▶ [Problem statement]:
The entire listing below is to be written out exactly, minus the pictures.
──────── Dataset records ────────
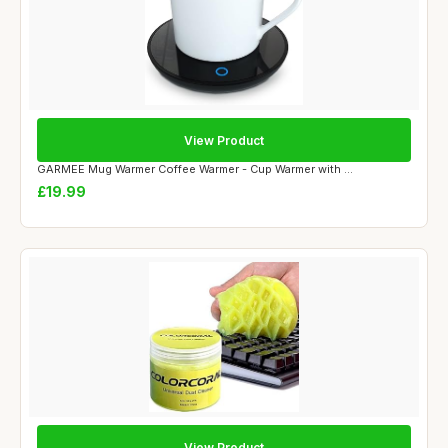
View Product
GARMEE Mug Warmer Coffee Warmer - Cup Warmer with ...
£19.99
View Product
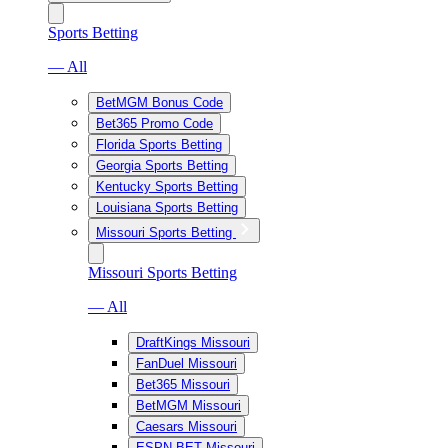
Sports Betting
— All
BetMGM Bonus Code
Bet365 Promo Code
Florida Sports Betting
Georgia Sports Betting
Kentucky Sports Betting
Louisiana Sports Betting
Missouri Sports Betting
Missouri Sports Betting
— All
DraftKings Missouri
FanDuel Missouri
Bet365 Missouri
BetMGM Missouri
Caesars Missouri
ESPN BET Missouri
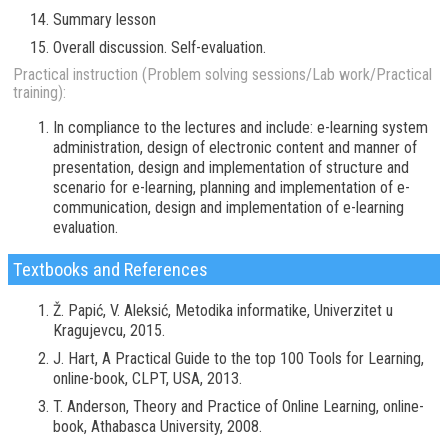
Summary lesson
Overall discussion. Self-evaluation.
Practical instruction (Problem solving sessions/Lab work/Practical
training):
In compliance to the lectures and include: e-learning system
administration, design of electronic content and manner of
presentation, design and implementation of structure and
scenario for e-learning, planning and implementation of e-
communication, design and implementation of e-learning
evaluation.
Textbooks and References
Ž. Papić, V. Aleksić, Metodika informatike, Univerzitet u
Kragujevcu, 2015.
J. Hart, A Practical Guide to the top 100 Tools for Learning,
online-book, CLPT, USA, 2013.
T. Anderson, Theory and Practice of Online Learning, online-
book, Athabasca University, 2008.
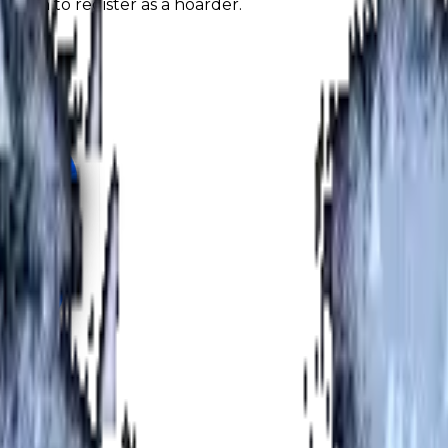
nough to register as a hoarder.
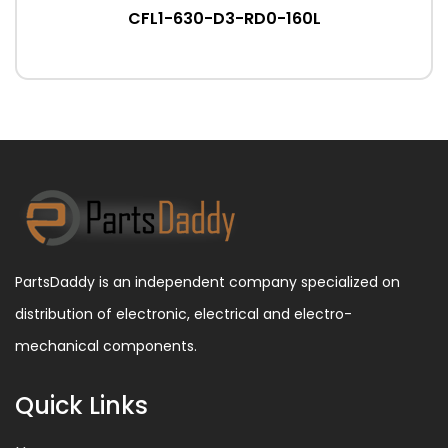
CFL1-630-D3-RD0-160L
PartsDaddy is an independent company specialized on
distribution of electronic, electrical and electro-
mechanical components.
Quick Links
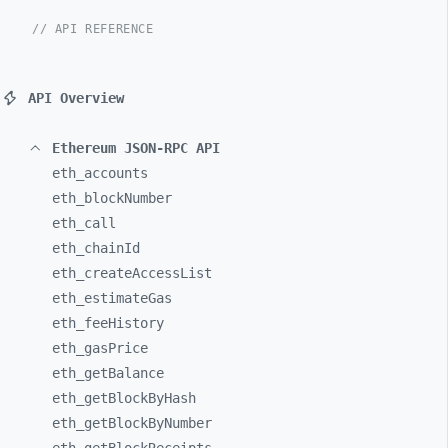
// API REFERENCE
API Overview
Ethereum JSON-RPC API
eth_
accounts
eth_
blockNumber
eth_
call
eth_
chainId
eth_
createAccessList
eth_
estimateGas
eth_
feeHistory
eth_
gasPrice
eth_
getBalance
eth_
getBlockByHash
eth_
getBlockByNumber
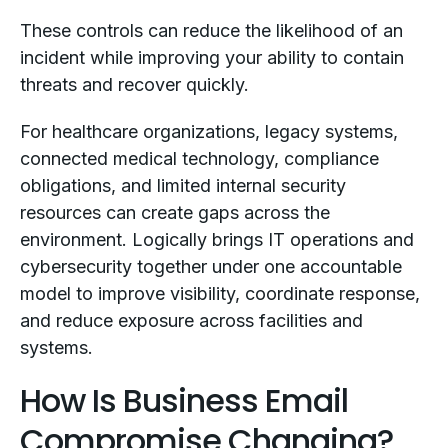
These controls can reduce the likelihood of an
incident while improving your ability to contain
threats and recover quickly.
For healthcare organizations, legacy systems,
connected medical technology, compliance
obligations, and limited internal security
resources can create gaps across the
environment. Logically brings IT operations and
cybersecurity together under one accountable
model to improve visibility, coordinate response,
and reduce exposure across facilities and
systems.
How Is Business Email
Compromise Changing?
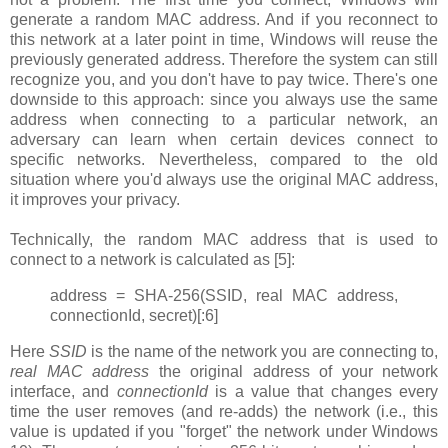
generate a random MAC address. And if you reconnect to
this network at a later point in time, Windows will reuse the
previously generated address. Therefore the system can still
recognize you, and you don't have to pay twice. There's one
downside to this approach: since you always use the same
address when connecting to a particular network, an
adversary can learn when certain devices connect to
specific networks. Nevertheless, compared to the old
situation where you'd always use the original MAC address,
it improves your privacy.
Technically, the random MAC address that is used to
connect to a network is calculated as [5]:
address = SHA-256(SSID, real MAC address,
connectionId, secret)[:6]
Here
SSID
is the name of the network you are connecting to,
real MAC address
the original address of your network
interface, and
connectionId
is a value that changes every
time the user removes (and re-adds) the network (i.e., this
value is updated if you "forget" the network under Windows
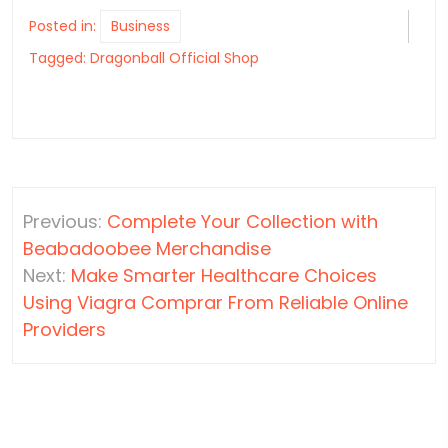
Posted in:
Business
Tagged:
Dragonball Official Shop
Post
Previous:
Complete Your Collection with
navigation
Beabadoobee Merchandise
Next:
Make Smarter Healthcare Choices
Using Viagra Comprar From Reliable Online
Providers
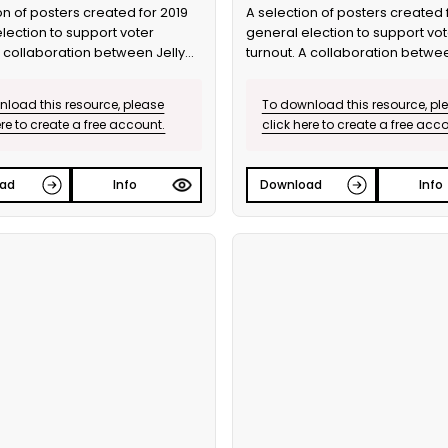
on of posters created for 2019
A selection of posters created 
lection to support voter
general election to support vot
A collaboration between Jelly
turnout. A collaboration betwee
he Ballot.
and Bite the Ballot.
load this resource, please
To download this resource, pl
ere to create a free account.
click here to create a free acc
ad
Info
Download
Info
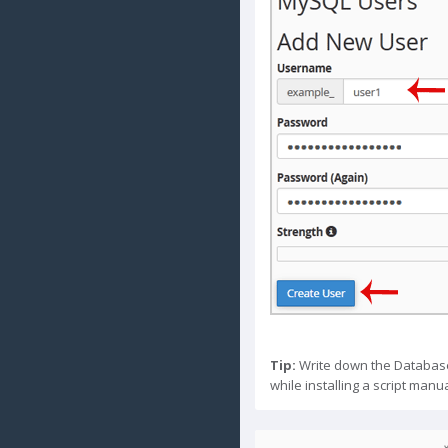
Tip:
Write down the Database
while installing a script manua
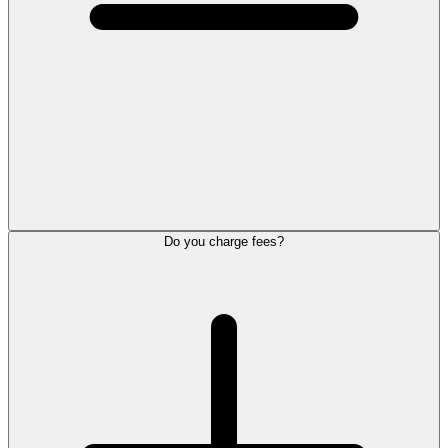
Do you charge fees?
────────
▶ [Result of this task]:
View Product
GARMEE Mug Warmer Coffee Warmer - Cup Warmer with ...
£19.99
View Product
Sports Betting
— All
BetMGM Bonus Code
Bet365 Promo Code
Florida Sports Betting
Georgia Sports Betting
Kentucky Sports Betting
Louisiana Sports Betting
Missouri Sports Betting
Missouri Sports Betting
— All
DraftKings Missouri
FanDuel Missouri
Bet365 Missouri
BetMGM Missouri
Caesars Missouri
ESPN BET Missouri
Summary lesson
Overall discussion. Self-evaluation.
Practical instruction (Problem solving sessions/Lab work/Practical
training):
In compliance to the lectures and include: e-learning system
administration, design of electronic content and manner of
presentation, design and implementation of structure and
scenario for e-learning, planning and implementation of e-
communication, design and implementation of e-learning
evaluation.
Textbooks and References
Ž. Papić, V. Aleksić, Metodika informatike, Univerzitet u
Kragujevcu, 2015.
J. Hart, A Practical Guide to the top 100 Tools for Learning,
online-book, CLPT, USA, 2013.
T. Anderson, Theory and Practice of Online Learning, online-
book, Athabasca University, 2008.
nough to register as a hoarder.
CFL1-630-D3-RD0-160L
PartsDaddy is an independent company specialized on
distribution of electronic, electrical and electro-
mechanical components.
Quick Links
// API REFERENCE
API Overview
Ethereum JSON-RPC API
eth_
accounts
eth_
blockNumber
eth_
call
eth_
chainId
eth_
createAccessList
eth_
estimateGas
eth_
feeHistory
eth_
gasPrice
eth_
getBalance
eth_
getBlockByHash
eth_
getBlockByNumber
These controls can reduce the likelihood of an
incident while improving your ability to contain
threats and recover quickly.
For healthcare organizations, legacy systems,
connected medical technology, compliance
obligations, and limited internal security
resources can create gaps across the
environment. Logically brings IT operations and
cybersecurity together under one accountable
model to improve visibility, coordinate response,
and reduce exposure across facilities and
systems.
How Is Business Email
Compromise Changing?
generate a random MAC address. And if you reconnect to
this network at a later point in time, Windows will reuse the
previously generated address. Therefore the system can still
recognize you, and you don't have to pay twice. There's one
downside to this approach: since you always use the same
address when connecting to a particular network, an
adversary can learn when certain devices connect to
specific networks. Nevertheless, compared to the old
situation where you'd always use the original MAC address,
it improves your privacy.
Technically, the random MAC address that is used to
connect to a network is calculated as [5]:
address = SHA-256(SSID, real MAC address,
connectionId, secret)[:6]
Here
SSID
is the name of the network you are connecting to,
real MAC address
the original address of your network
interface, and
connectionId
is a value that changes every
time the user removes (and re-adds) the network (i.e., this
value is updated if you "forget" the network under Windows
Posted in:
Business
Tagged:
Dragonball Official Shop
Post
Previous:
Complete Your Collection with
navigation
Beabadoobee Merchandise
Next:
Make Smarter Healthcare Choices
Using Viagra Comprar From Reliable Online
Providers
on of posters created for 2019
A selection of posters created 
lection to support voter
general election to support vot
A collaboration between Jelly
turnout. A collaboration betwee
he Ballot.
and Bite the Ballot.
load this resource, please
To download this resource, pl
ere to create a free account.
click here to create a free acc
ad
Info
Download
Info
Tip:
Write down the Database
while installing a script manua
Do you charge fees?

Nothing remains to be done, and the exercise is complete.